I guess the reason it was wrong to crucify Jesus was because the Romans had bad intentions, otherwise it would have been perfectly justified. It certainly explains why the Inquisition was fine and dandy. You learn something new every day.
And then there’s this:
The United States Conference of Catholic Bishops has been lobbying for three decades for the federal government to provide universal health insurance, especially for the poor. Now, as President Obama tries to rally Roman Catholics and other religious voters around his proposals to do just that, a growing number of bishops are speaking out against it. As recently as July, the bishops’ conference had largely embraced the president’s goals, although with the caveat that any health care overhaul avoid new federal financing of abortions. But in the last two weeks some leaders of the conference, like Cardinal Justin Rigali, have concluded that Democrats’ efforts to carve out abortion coverage are so inadequate that lawmakers should block the entire effort. Others, echoing the popular alarms about “rationing,” contend that the proposals could put a premium on efficacy that could penalize the chronically ill. “No health care reform is better than the wrong sort of health care reform,” Bishop R. Walker Nickless of Sioux City, Iowa, declared in a recent pastoral letter, urging the faithful to call their members of Congress. In a diocesan newspaper column this week, Archbishop Charles J. Chaput of Denver agreed, saying the proposal was “not only imprudent; it’s also dangerous.” The bishops’ opposition — published in diocesan newspapers, disseminated online by conservative activists, and reported in a Roman Catholic newspaper to be distributed this weekend at churches around the country — is another setback for Mr. Obama’s health care efforts. His administration has been counting on the support of Catholic leaders to help rally believers behind his health care plan. Just last week, he held a conference call with 140,000 religious voters to appeal to what he called their “moral convictions.”

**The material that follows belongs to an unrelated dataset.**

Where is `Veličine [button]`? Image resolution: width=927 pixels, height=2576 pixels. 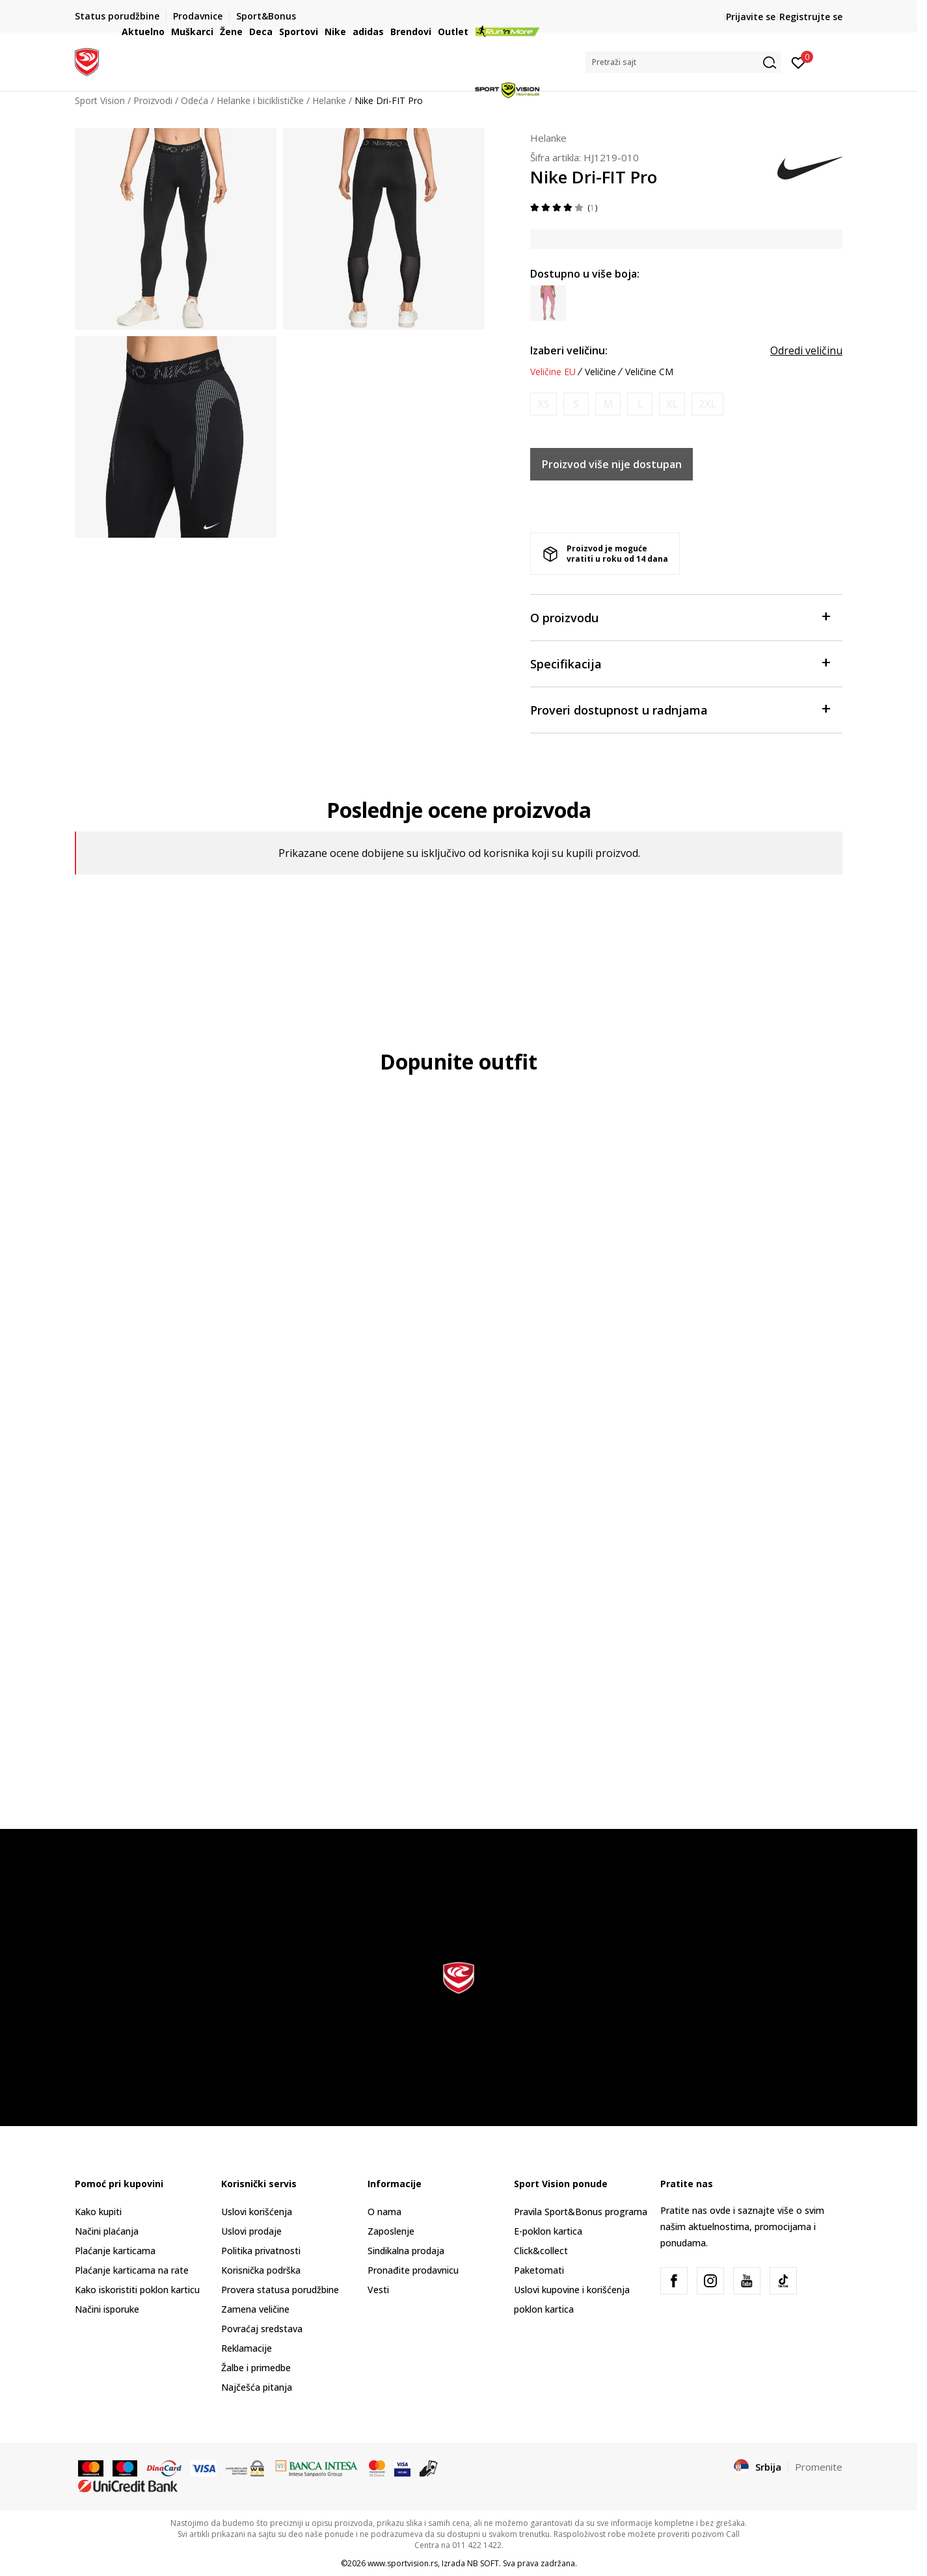 Veličine [button] is located at coordinates (600, 372).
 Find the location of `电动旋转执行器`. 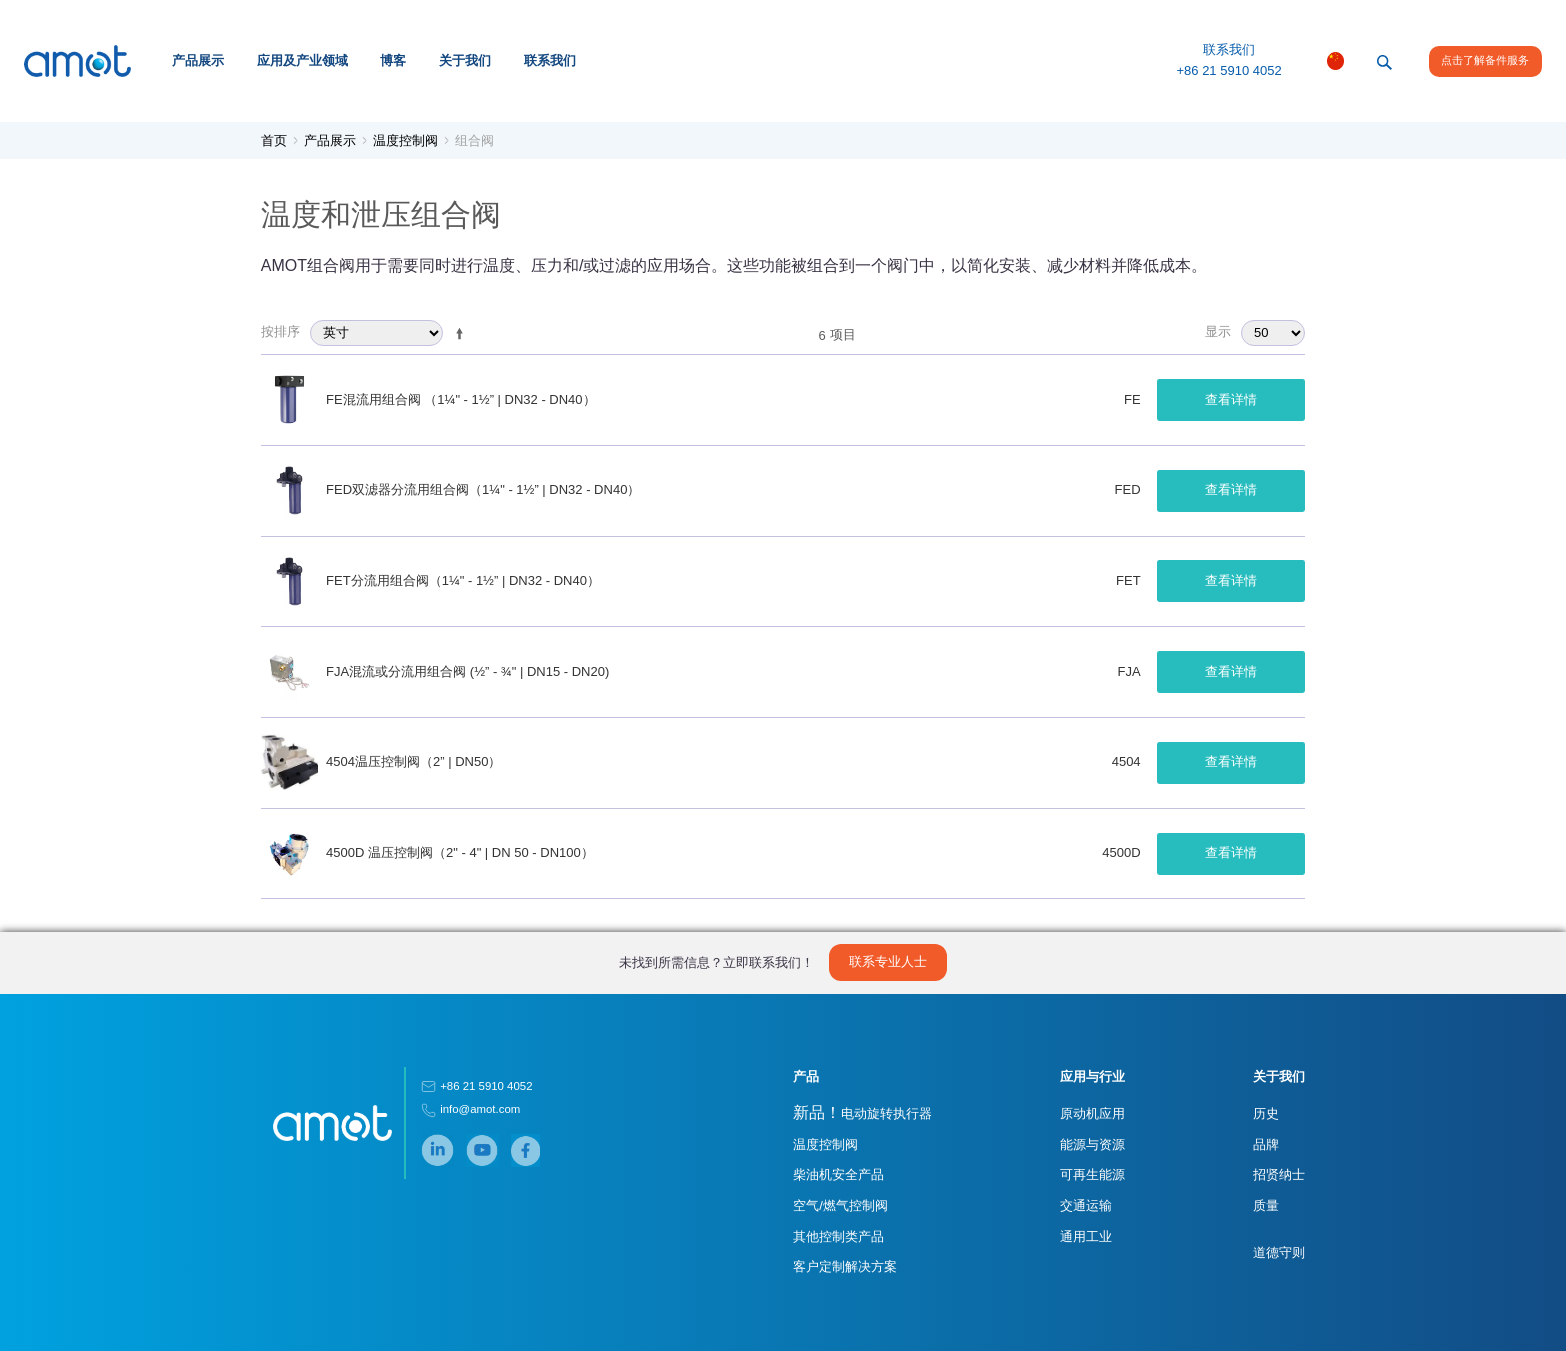 电动旋转执行器 is located at coordinates (862, 1112).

I think this pretty clearly outlines what their “moral convictions” are and they don’t seem to apply to people who are already born.
I don’t mean to tar all Christians with these examples. But I do wonder about Christian Churches which accept this stuff. And I am more convinced than ever that trying to find “common ground” with people who agree with or fail to speak out against this myopic moral worldview out of common decency is a waste of time. Many churches are, as they ever were, political institutions with a political agenda and a thirst for power. Pretending otherwise is folly.